But really, it is those people who write in our pages who change the medicine for future generations. There's no other place it happens. It doesn't happen in newspapers, it doesn't happen on Twitter, it happens on pages of medical journals. When the New England Journal publishes a medical journal about propafenone and atrial fibrillation being less or more superior to procainamide, that changes everyone's practice.
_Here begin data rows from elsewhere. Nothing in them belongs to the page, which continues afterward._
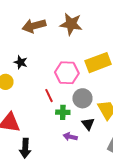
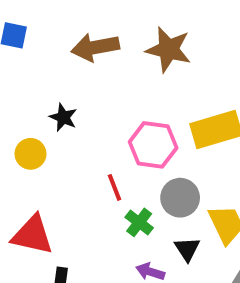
green cross: (63, 112) -> (139, 222), turned 32

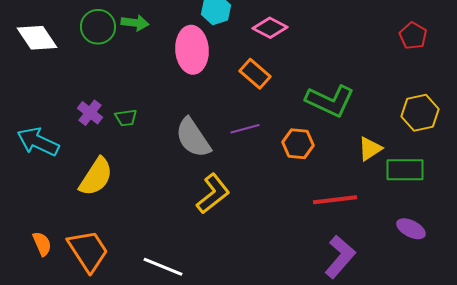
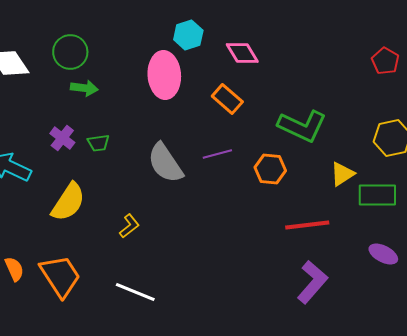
green arrow: (135, 23) -> (84, 88), moved
pink diamond: (270, 28) -> (242, 53), turned 32
yellow L-shape: (213, 194) -> (129, 226), moved, size x0.6

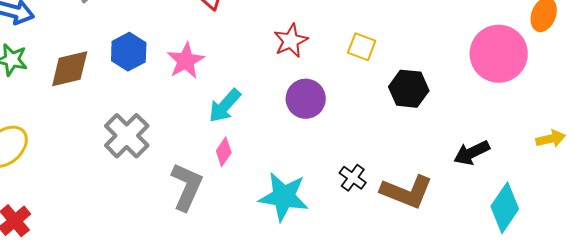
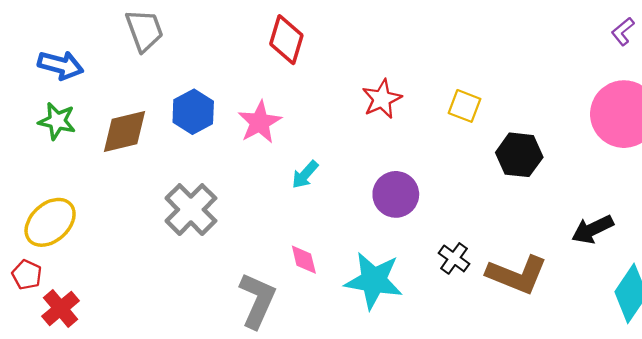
purple circle: (306, 99) -> (396, 194), moved
cyan arrow: (225, 106) -> (305, 175), size x0.7
pink diamond: (224, 152) -> (304, 260), moved, turned -48
gray L-shape: (187, 187) -> (257, 300), moved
And you have to believe in this iterative process of the clinical act getting more and more pure.
But we really want to make the journal feel like it's owned by the readership. Fundamentally, perhaps, our budget comes from the CMA, but it's owned by the people who write to us and write for us and write within it. And if they knew how much time we spent really wishing them the best and talking about how to take their idea and make it ever more clearer and push it forward, I think that's also part of something we can do is really open the doors a little bit and let people into some of these conversations that are happening because we really want people to succeed. We really want that case report to get published. We really want that study to say what it really does, say what its results really are.
Dr. Mojola Omole:
As the journal is doing more papers highlighting social aspects of medicine, social determinants of medicine, like the anti-racism special issue we did, or just even talking about equity within medicine, how much pushback have you received from people who think we're moving away from the clinical context and concrete, as they say, evidence in medicine?
Dr. Kirsten Patrick:
A fair bit, Jola, I have to say, because I've been talking about this since I became interim Editor-in-Chief and I've been receiving comments and emails that I'm focusing on the wrong thing, that this journal has become too “woke”, that it's moving away from discussing medicine and healthcare, and things like anti-racism and patient involvement are not necessary to that conversation. Some people have canceled their memberships as a result or their subscriptions to the journal.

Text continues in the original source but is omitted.